Repo secrets let you store opaque key/value credentials and surface them to CI jobs as BuildKit secret mounts. Plaintext values never appear in any read API, log line, event payload, or webhook delivery — the only times they leave the database are when the admin first writes them, and when a worker mounts them into a step container at run time.

Quick start

Set a secret, then reference it from a check.

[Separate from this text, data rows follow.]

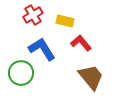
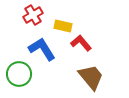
yellow rectangle: moved 2 px left, 5 px down
green circle: moved 2 px left, 1 px down
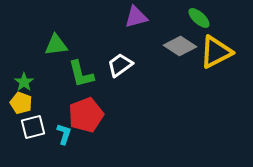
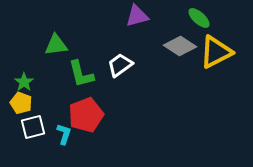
purple triangle: moved 1 px right, 1 px up
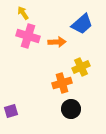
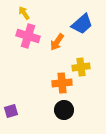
yellow arrow: moved 1 px right
orange arrow: rotated 126 degrees clockwise
yellow cross: rotated 18 degrees clockwise
orange cross: rotated 12 degrees clockwise
black circle: moved 7 px left, 1 px down
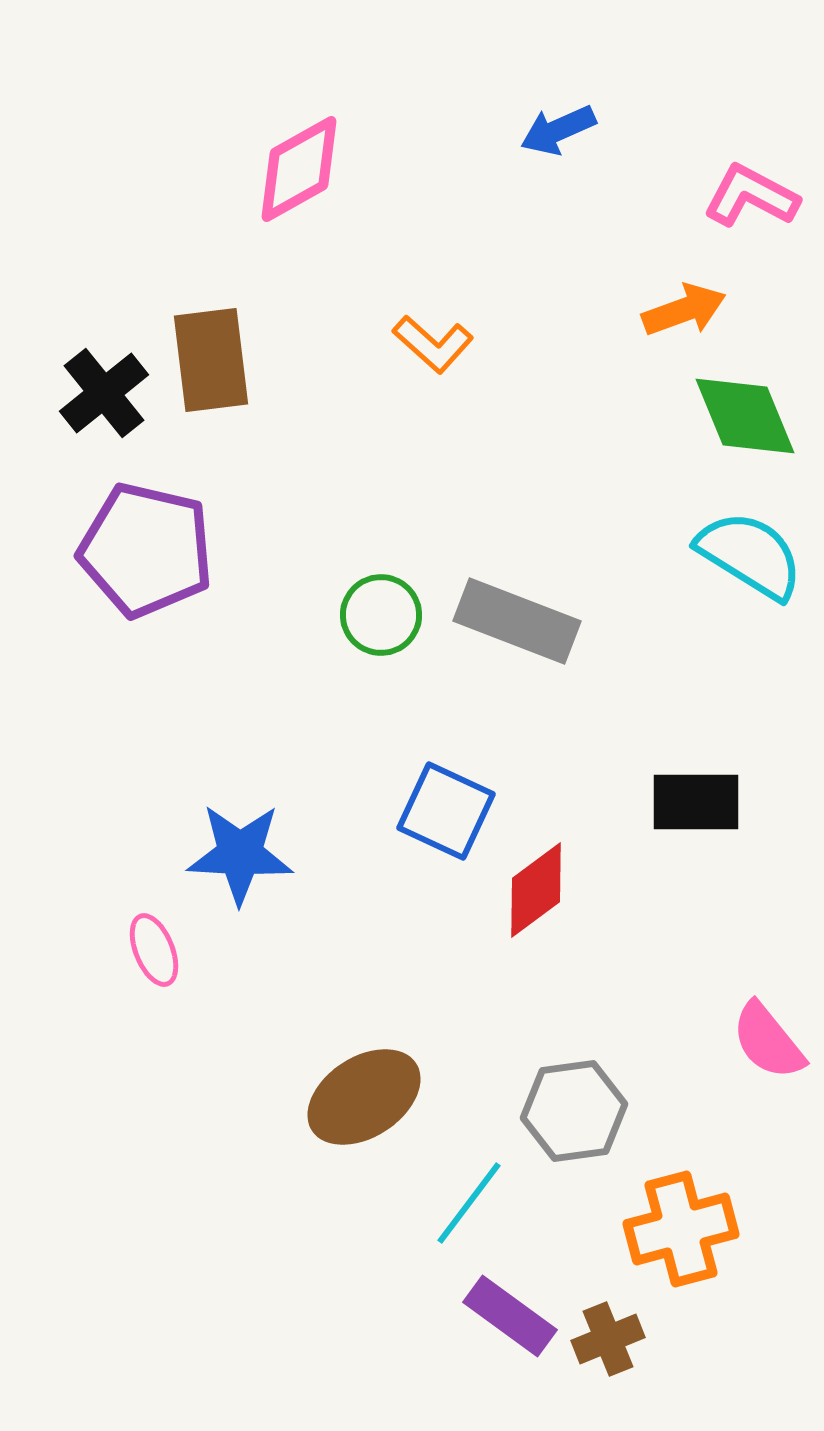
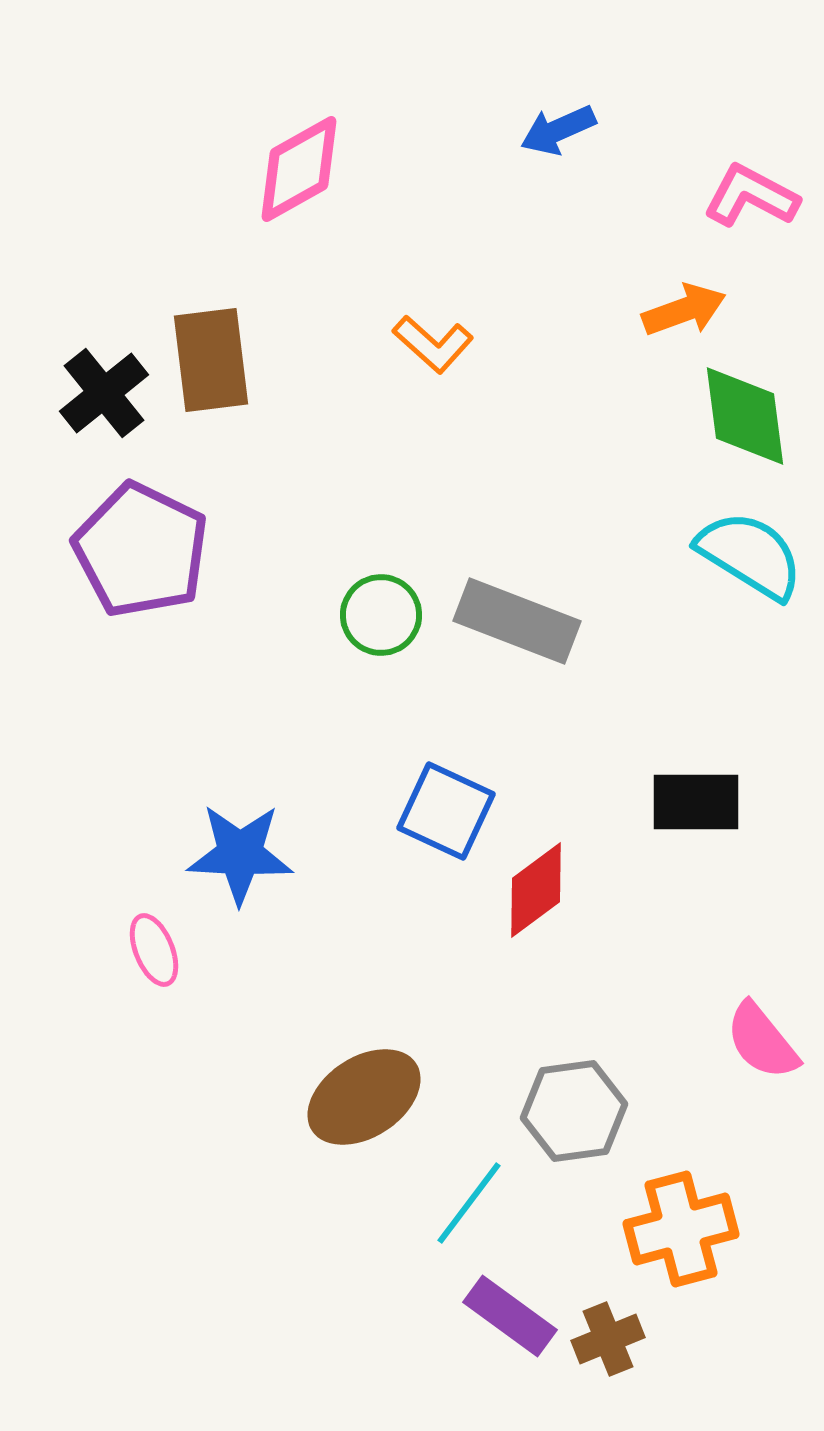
green diamond: rotated 15 degrees clockwise
purple pentagon: moved 5 px left; rotated 13 degrees clockwise
pink semicircle: moved 6 px left
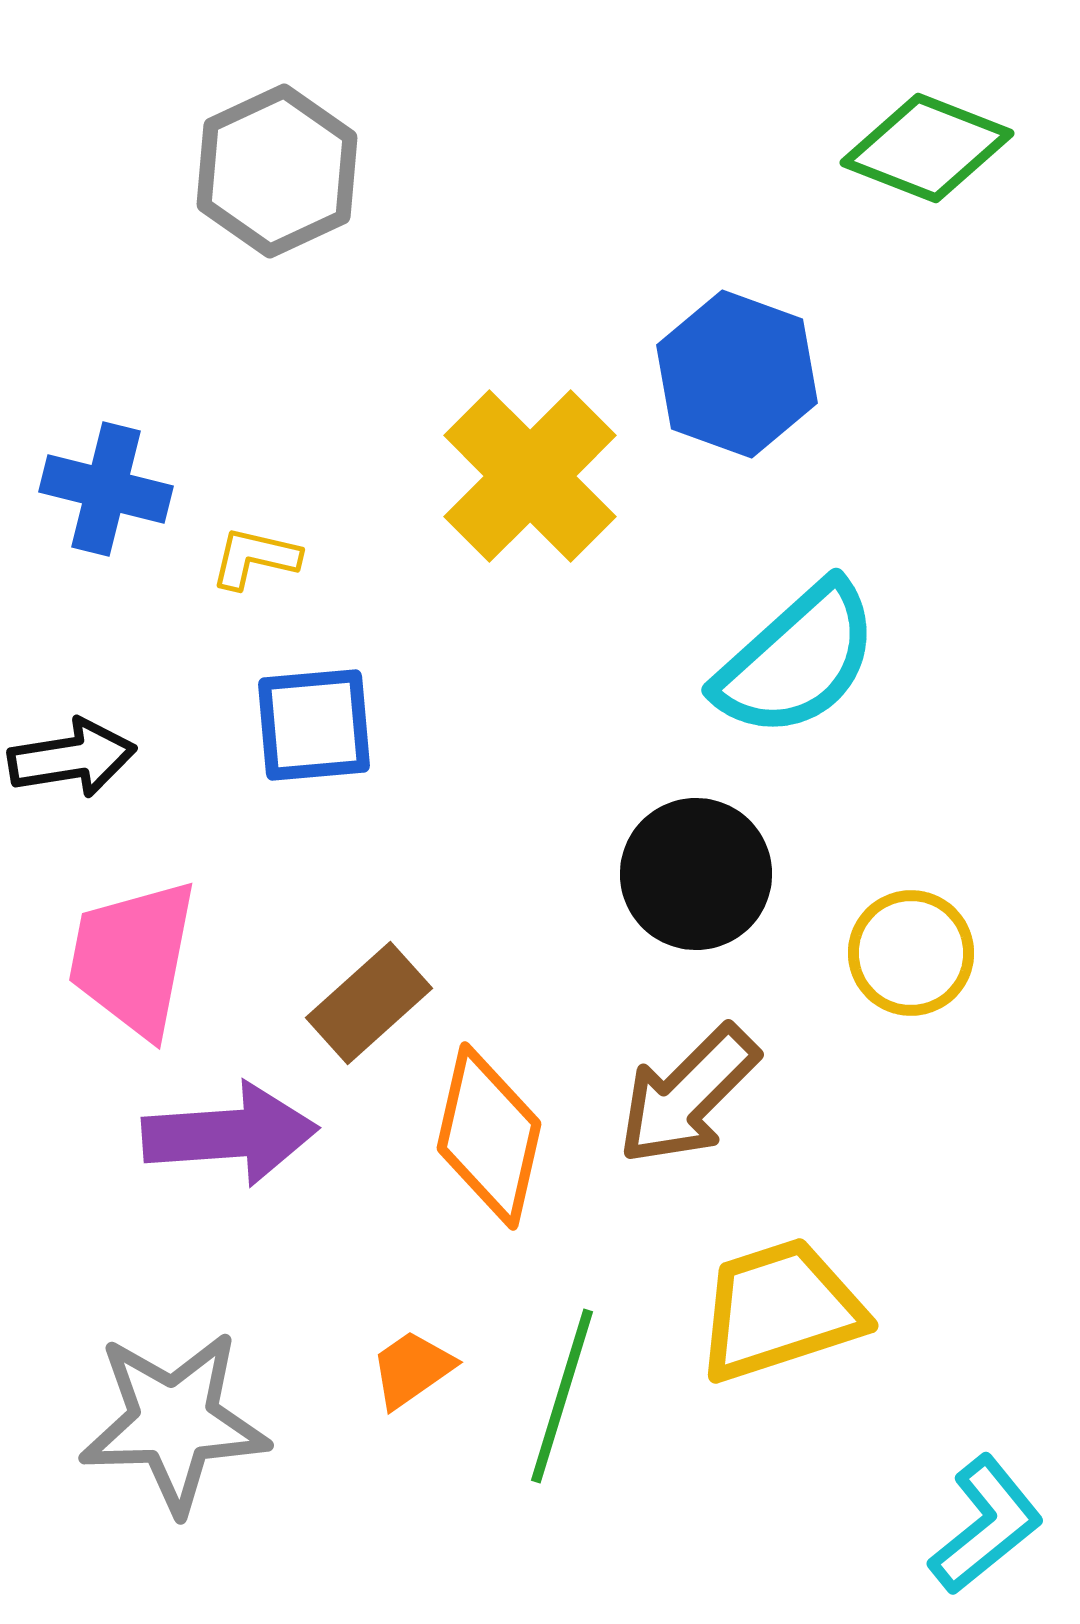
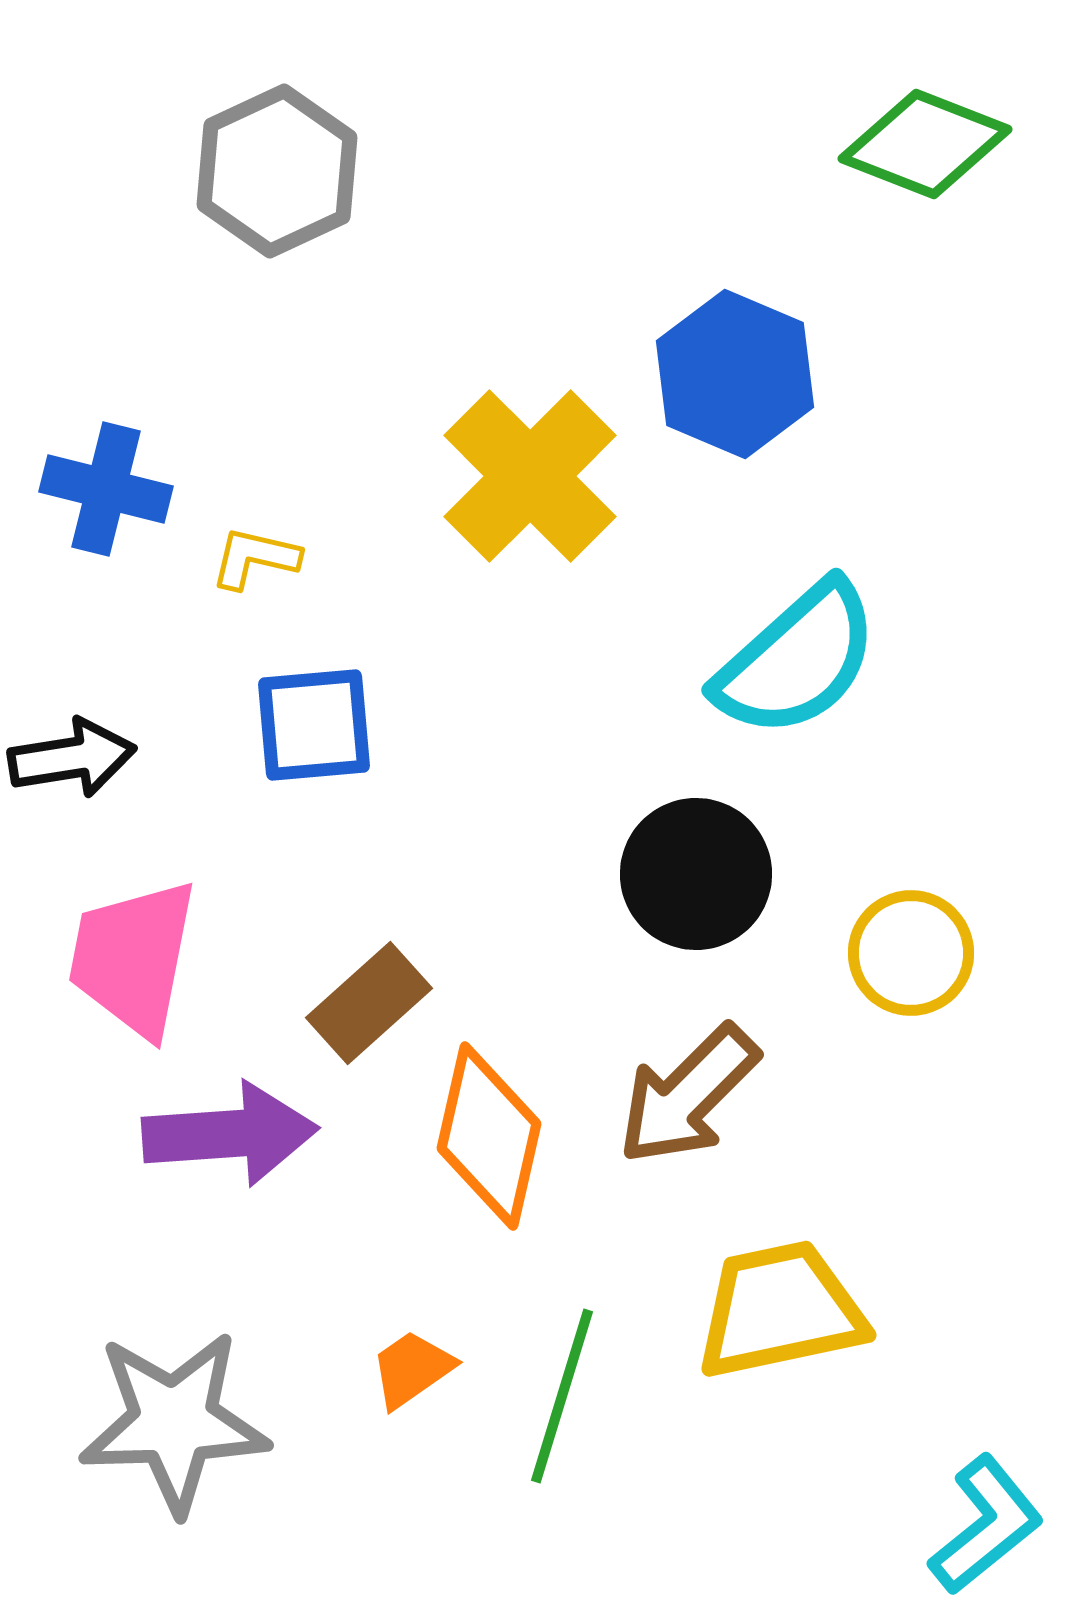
green diamond: moved 2 px left, 4 px up
blue hexagon: moved 2 px left; rotated 3 degrees clockwise
yellow trapezoid: rotated 6 degrees clockwise
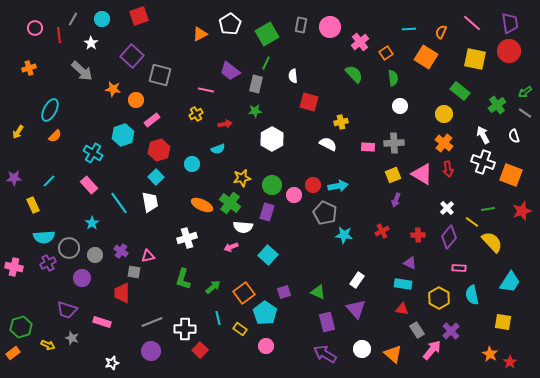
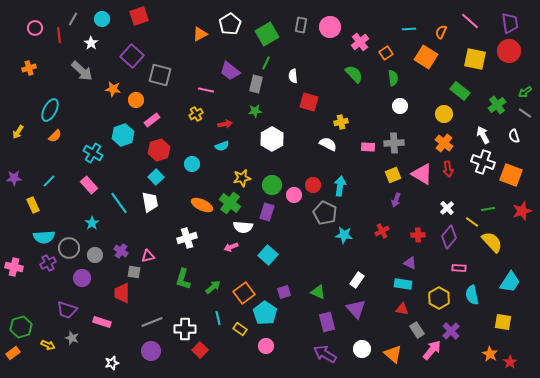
pink line at (472, 23): moved 2 px left, 2 px up
cyan semicircle at (218, 149): moved 4 px right, 3 px up
cyan arrow at (338, 186): moved 2 px right; rotated 72 degrees counterclockwise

# Set a value from stdin (the only way; --value=... is refused).
echo -n "$DOCKERHUB_PAT" | ds secrets set DOCKERHUB_TOKEN -

# List metadata. Plaintext is never returned.
ds secrets list

# Reference it from a check in .docstore/ci.yaml:
cat <<'EOF' > .docstore/ci.yaml
checks:
  push-image:
    image: cgr.dev/chainguard/crane
    steps:
      - sh -c 'crane auth login --username u --password "$(cat /run/secrets/DOCKERHUB_TOKEN)" docker.io'
      - crane push ./image.tar docker.io/me/app:latest
    secrets:
      - DOCKERHUB_TOKEN
EOF

ds commit -m "wire push-image check"

When the check runs, the worker resolves the allowlist against the repo's secrets, decrypts the values in memory, and mounts each at /run/secrets/<NAME> inside the step's container. Steps read the file (not an environment variable — see why).

Naming and size limits

Constraint Rule
Name shape ^[A-Z][A-Z0-9_]{0,63}$ — POSIX env-var convention
Reserved prefix DOCSTORE_* is reserved for built-ins (e.g. OIDC tokens)
Maximum value size 32 KiB
Empty values Refused

Larger blobs belong in object storage with a presigned URL, not in this table. The cap is enforced server-side; the CLI also pre-checks before any HTTP call so a misconfigured --from-file= fails fast without buffering arbitrary input.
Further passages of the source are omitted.